Kabocha Squash Soup with Pomegranate and Pepitas
- 1 small kabocha squash, halved lengthwise and seeds removed
- 2 tablespoons extra-virgin olive oil
- 4 medium shallots, peeled and thinly sliced
- 3 medium Gala apples (about 1 pound) peeled, cored and cut into ½-inch pieces
- 1 teaspoon dried thyme
- ¼ teaspoon cinnamon
- 1 tablespoon balsamic vinegar
- 5 cups vegetable stock, plus more if needed
- 1 medium russet potato (about ½ pound), peeled and cut into 1-inch pieces
- ⅓ cup coconut milk
- Kosher salt and freshly ground black pepper
- Pure maple syrup, toasted pepitas and pomegranate arils, for serving
- Preheat the oven to 400°F and line a rimmed baking sheet with foil. Place the squash cut side down on baking sheet, and roast until completely tender when pierced with a knife, 45 to 60 minutes. Remove from oven and let it cool to the touch. Scoop out 2 cups of flesh and set aside, reserving remaining squash for another use. (This step can be completed up to 2 days in advance.)
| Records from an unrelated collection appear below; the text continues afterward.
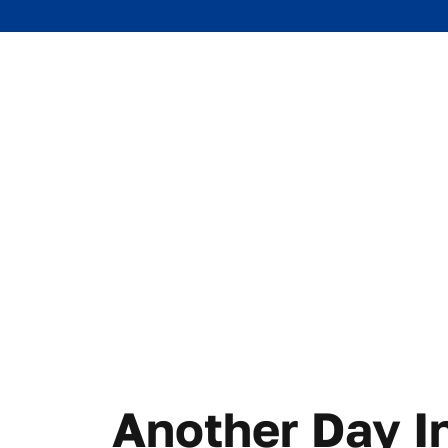
Another Day In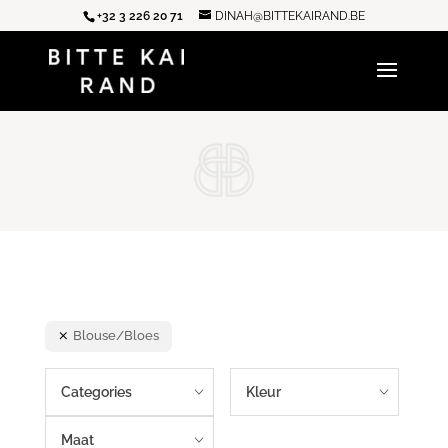
+32 3 226 20 71
DINAH@BITTEKAIRAND.BE
Blouse/Bloes
Categories
Kleur
Maat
- Heat oil in a large pot set over medium heat. Add the shallots and cook, stirring occasionally, until softened and lightly browned, about 5 minutes. Add the apples and cook, stirring occasionally, until slightly softened, 5 to 7 minutes. Stir in thyme and cinnamon and cook until fragrant, about 1 minute.
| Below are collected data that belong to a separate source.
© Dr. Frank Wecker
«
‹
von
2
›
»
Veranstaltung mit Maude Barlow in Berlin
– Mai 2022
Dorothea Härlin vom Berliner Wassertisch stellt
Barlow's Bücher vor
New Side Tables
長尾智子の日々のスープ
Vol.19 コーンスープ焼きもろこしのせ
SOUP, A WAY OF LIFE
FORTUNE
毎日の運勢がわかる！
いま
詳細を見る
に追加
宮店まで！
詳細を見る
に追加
- Add the vinegar, stock, potato, and reserved roasted squash. Raise the heat to medium high and bring to a simmer; reduce heat to low and cook, uncovered, until the potatoes are very tender, about 15 minutes.
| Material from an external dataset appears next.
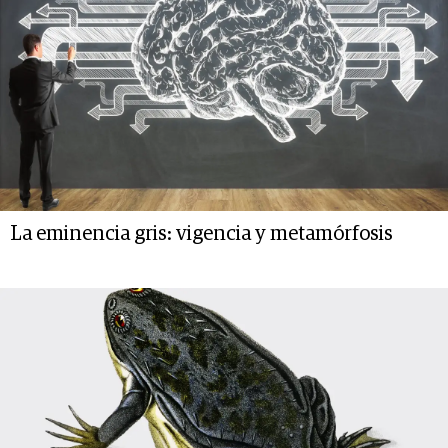
La eminencia gris: vigencia y metamórfosis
- Remove the pot from heat and let cool slightly. Puree the soup until smooth using an immersion blender or working in batches in a standard blender. (Don’t forget to hold the blender lid tightly with a folded towel when blending hot soup!) Stir in the coconut milk, and season with salt and pepper to taste.
- Divide the soup between bowls. Drizzle with a little maple syrup and top with toasted pepitas and pomegranate seeds.